This is the RDI Book, written by Dr. Steven Gutstein. He is the founder of Relationship-Development Intervention, or RDI (pretend the registered trademark is beside each mention of RDI). RDI is a relationship/education type of intervention for autism, similar but in many ways different to DIR/Floortime (insert registered trademark here). Floortime was incidentally the first intervention we researched. RDI came next, then ABA. We contacted a very agreeable RDI consultant out in the Greater Toronto Area who was pretty helpful in lending us the book and the video that introduces RDI. Unfortunately for us, we never understood it. Both the book and the video are long on theory and short on practical examples.

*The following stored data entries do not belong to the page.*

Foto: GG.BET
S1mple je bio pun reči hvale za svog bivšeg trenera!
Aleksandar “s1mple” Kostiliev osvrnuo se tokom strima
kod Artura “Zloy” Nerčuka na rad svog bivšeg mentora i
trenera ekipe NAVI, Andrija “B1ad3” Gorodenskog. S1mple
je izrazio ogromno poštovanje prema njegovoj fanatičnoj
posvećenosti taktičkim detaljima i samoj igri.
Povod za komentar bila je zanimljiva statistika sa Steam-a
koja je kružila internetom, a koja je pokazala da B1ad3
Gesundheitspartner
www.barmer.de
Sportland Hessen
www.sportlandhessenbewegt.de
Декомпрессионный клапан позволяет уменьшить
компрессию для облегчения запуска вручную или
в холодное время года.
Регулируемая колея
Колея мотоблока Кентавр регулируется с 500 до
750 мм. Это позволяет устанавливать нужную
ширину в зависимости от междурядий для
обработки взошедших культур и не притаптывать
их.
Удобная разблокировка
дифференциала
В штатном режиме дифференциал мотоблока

From the website rdiconnect.com:
"Families under the guidance of a certified consultant slowly and carefully construct opportunities for their child’s neural growth while adding complexity. Over time, parents create a formidable impact on their child’s ability to form reciprocal friendships, mature emotional relationships, conduct successful collaborations, engage in flexible/adaptive thought and master problem-solving abilities necessary for job attainment and success in the 21st century world."
This sounds fantastic. But no where in the book or the video, or anywhere I can think of do I see how. I expected to see a list of activities targeting specific milestones or goals, with the ability to take data, but there is nothing like that available in the literature. To get more, one must sign up with a consultant (at a cost of $6000 or more) to gain access to the on-line tools and education.

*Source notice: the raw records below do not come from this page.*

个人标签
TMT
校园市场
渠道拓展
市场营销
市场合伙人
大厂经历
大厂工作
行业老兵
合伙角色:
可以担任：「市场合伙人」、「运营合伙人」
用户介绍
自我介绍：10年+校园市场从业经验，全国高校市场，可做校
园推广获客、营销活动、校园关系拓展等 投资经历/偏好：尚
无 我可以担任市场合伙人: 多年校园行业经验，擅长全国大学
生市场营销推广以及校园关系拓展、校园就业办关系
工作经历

To date, no one who has done RDI can explain it to me without using buzzwords like "guided participation", "guide", "dynamic thought" and other nebulous terms that do not have context. I remember watching the video and seeing a mother work with her son on anticipating a fun activity (this concept I get), but I had to wonder how she even got her son to sit down and pay attention to her... did this child just know this, or did they skip an RDI step and not show us, or did they do ABA first to get some basic skills before trying RDI? It's not clear.

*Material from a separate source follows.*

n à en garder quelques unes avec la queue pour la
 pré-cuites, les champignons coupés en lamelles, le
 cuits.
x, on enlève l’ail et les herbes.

When I explained the "lack of practical steps" to the RDI consultant, they explained you can't have steps because every child is different. Yes, every child is different, but you still need basic steps with variations. Are we saying we teach every person how to drive a car that much differently? Not really. There are variations certainly on what works for younger people, older people, nervous people, people with disabilities, etc., but to say there are "no documented steps" to me translated to "we make it up as we go along". Teachers in the classroom have lesson plans. They adapt it yes, but they don't go fly by the seat of their pants. They have goals and they measure progress.
The promise of RDI is great. I just don't understand it. I know many people like it, but I can't justify paying so much money just to understand a therapy. Can anyone explain it in practical terms?